Полная версия
Русская сталь. Том 3

Николай Штейнгель
Русская сталь. Том 3
Петроград, Зимний дворец, кабинет императора. Январь 2062 года. За окнами кружил снег, крупный, пушистый — тот самый, который в России называют «настоящим», в отличие от европейской мерзкой измороси, — и падал на Неву, которая уже встала, и на крыши, и на шпили Петропавловского собора, и на купол Исаакия, который после долгих споров реставраторы наконец-то вызолотили заново, и теперь он сиял над городом, как ещё одна луна, только жёлтая и не такая далёкая.
Филатов сидел в кресле у окна, привалившись боком к подоконнику, и смотрел на этот снег, и думал о своём. Он постарел за прошедший год — не так чтобы сильно, не так, чтобы сдаваться, но морщины стали глубже, под глазами залегли тени, которые не проходили даже после хорошего сна, и левая рука, та самая, на которую он всегда наматывал ремень, иногда немела по утрам, и пальцы не слушались, и приходилось растирать их, пока они не начинали гореть.

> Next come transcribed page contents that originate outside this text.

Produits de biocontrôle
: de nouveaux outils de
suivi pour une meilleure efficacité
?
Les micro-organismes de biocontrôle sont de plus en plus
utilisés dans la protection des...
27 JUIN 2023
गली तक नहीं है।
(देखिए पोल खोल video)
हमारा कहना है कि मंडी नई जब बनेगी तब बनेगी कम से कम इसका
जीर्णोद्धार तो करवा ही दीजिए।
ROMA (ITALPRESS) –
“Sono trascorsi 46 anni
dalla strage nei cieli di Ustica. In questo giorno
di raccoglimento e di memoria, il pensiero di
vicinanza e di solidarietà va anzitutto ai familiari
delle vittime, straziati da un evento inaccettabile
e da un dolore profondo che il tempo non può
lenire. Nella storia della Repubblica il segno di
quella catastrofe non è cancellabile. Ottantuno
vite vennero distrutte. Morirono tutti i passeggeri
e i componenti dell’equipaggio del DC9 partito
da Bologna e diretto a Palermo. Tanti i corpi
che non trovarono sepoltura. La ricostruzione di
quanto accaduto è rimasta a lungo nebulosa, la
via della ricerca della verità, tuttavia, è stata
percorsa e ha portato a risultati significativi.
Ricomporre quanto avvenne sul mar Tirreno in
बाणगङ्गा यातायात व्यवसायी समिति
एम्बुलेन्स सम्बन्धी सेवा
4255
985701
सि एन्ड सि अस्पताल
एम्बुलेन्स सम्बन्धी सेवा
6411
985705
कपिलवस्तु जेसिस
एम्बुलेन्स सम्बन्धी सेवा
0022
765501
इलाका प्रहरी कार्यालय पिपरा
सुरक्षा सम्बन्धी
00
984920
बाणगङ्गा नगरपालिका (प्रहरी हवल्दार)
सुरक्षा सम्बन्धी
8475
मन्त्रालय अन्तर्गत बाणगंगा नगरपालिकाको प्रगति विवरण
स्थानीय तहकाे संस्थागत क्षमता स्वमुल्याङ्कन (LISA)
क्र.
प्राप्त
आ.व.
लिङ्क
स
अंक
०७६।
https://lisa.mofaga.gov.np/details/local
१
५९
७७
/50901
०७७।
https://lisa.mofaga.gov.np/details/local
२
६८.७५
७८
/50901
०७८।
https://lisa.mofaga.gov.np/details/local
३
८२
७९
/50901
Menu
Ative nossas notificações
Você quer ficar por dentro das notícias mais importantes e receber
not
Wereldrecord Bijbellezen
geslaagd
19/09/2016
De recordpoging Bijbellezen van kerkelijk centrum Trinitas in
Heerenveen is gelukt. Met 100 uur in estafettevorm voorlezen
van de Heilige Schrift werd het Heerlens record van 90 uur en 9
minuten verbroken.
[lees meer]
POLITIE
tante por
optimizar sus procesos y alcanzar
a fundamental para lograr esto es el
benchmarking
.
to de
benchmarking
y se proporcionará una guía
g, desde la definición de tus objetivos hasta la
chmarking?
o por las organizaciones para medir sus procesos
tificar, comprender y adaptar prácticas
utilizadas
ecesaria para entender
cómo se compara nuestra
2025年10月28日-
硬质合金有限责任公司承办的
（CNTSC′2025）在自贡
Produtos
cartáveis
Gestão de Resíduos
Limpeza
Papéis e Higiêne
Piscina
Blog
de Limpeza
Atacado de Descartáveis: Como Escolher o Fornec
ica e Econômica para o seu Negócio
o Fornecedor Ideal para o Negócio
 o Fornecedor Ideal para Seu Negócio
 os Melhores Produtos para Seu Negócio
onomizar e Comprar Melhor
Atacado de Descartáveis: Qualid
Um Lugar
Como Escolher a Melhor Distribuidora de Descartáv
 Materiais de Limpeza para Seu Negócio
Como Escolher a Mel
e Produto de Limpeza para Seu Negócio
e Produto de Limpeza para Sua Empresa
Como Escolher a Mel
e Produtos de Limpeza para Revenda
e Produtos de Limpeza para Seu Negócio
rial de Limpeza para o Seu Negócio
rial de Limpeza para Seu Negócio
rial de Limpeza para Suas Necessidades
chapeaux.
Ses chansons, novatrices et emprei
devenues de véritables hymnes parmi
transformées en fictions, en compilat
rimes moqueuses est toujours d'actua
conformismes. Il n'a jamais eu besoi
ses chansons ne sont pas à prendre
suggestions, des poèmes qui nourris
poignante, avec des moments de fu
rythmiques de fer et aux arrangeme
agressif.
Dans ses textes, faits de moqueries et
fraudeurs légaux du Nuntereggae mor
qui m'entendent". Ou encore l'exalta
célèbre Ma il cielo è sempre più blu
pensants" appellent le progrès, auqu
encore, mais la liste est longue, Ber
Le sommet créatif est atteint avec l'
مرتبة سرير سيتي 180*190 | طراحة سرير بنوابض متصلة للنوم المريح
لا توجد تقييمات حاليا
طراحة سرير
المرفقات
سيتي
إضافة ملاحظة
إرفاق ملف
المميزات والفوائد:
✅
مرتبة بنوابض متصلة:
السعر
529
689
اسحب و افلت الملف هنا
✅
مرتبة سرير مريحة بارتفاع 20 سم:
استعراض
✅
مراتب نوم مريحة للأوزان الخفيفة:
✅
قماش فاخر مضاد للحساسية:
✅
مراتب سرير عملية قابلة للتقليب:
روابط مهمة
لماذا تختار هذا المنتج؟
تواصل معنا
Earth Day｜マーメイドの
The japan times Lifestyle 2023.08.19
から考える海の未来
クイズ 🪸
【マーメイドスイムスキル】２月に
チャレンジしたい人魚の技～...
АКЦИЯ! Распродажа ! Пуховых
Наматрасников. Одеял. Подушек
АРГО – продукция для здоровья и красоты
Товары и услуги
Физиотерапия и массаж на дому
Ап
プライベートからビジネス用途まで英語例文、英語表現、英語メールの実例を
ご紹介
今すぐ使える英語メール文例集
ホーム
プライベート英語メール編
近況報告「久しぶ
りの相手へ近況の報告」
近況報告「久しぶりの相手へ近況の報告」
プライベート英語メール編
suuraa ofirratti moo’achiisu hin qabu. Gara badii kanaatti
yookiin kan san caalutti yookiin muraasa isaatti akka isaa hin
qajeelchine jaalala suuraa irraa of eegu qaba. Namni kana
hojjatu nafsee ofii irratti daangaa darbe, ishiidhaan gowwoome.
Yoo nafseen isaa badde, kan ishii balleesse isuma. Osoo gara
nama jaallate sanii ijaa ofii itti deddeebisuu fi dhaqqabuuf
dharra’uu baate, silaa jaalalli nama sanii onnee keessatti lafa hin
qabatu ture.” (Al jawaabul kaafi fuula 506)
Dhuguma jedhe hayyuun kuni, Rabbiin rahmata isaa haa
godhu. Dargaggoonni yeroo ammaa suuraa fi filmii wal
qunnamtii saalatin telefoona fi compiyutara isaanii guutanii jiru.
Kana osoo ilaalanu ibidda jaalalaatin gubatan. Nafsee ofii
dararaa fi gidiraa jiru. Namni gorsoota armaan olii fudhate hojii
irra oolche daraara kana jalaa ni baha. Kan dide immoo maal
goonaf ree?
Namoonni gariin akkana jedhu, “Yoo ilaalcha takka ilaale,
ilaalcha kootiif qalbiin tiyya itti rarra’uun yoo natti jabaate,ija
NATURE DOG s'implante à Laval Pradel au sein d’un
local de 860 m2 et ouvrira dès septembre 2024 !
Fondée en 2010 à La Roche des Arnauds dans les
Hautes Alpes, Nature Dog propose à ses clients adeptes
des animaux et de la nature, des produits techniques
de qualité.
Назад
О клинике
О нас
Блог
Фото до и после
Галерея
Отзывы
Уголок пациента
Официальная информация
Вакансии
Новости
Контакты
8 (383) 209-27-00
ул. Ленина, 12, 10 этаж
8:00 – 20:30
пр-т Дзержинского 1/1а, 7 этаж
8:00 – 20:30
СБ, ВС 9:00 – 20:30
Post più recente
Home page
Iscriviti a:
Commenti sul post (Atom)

Рюрик сидел за столом, заваленном бумагами — донесения, сводки, проекты указов, письма из-за границы, — и читал, то и дело отрываясь, чтобы понюхать нашатырь из маленького пузырька, который держал в ящике. Глаза у него покраснели — он не спал третьи сутки, и даже Маша, которая была на шестом месяце беременности и уже ходила с округлившимся животом, не могла уговорить его отдохнуть.
— Федя, — сказал император, откладывая очередную бумагу и потирая переносицу, — из Вашингтона пришла новая нота. Американцы требуют пересмотра торгового соглашения. Говорят, что мы завышаем цены на газ и нефть, и что это нарушает принципы свободной торговли.
— Свободной торговли, — усмехнулся Филатов, не отрывая взгляда от окна. — Помню я эту свободную торговлю. Когда они наводнили наши рынки дешёвым ширпотребом в девяностых, а потом развалили наши заводы, это называлось "свободный рынок". А теперь, когда мы поднялись и диктуем свои условия, они вспомнили о принципах.
— Что предлагаешь?
— Предлагаю не обращать внимания. У них нет рычагов давления. Армия у них развалена после войн на Ближнем Востоке, союзники в Европе от них отвернулись, а свои производители не могут конкурировать с нашими ни в машиностроении, ни в военных технологиях. Пусть пишут ноты. Мы их будем складывать в папку с надписью "Исторический мусор".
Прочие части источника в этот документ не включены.